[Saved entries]
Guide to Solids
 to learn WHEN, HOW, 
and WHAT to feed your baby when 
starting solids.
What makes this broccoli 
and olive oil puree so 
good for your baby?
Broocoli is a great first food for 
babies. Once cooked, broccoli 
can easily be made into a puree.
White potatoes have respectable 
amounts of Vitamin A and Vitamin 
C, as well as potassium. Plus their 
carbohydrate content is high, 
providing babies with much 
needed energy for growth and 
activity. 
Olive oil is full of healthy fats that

◆ Problem to solve ◆
Above are the records. Copy every line in them holding "your".

◆ Written solution ◆
and WHAT to feed your baby when 
good for your baby?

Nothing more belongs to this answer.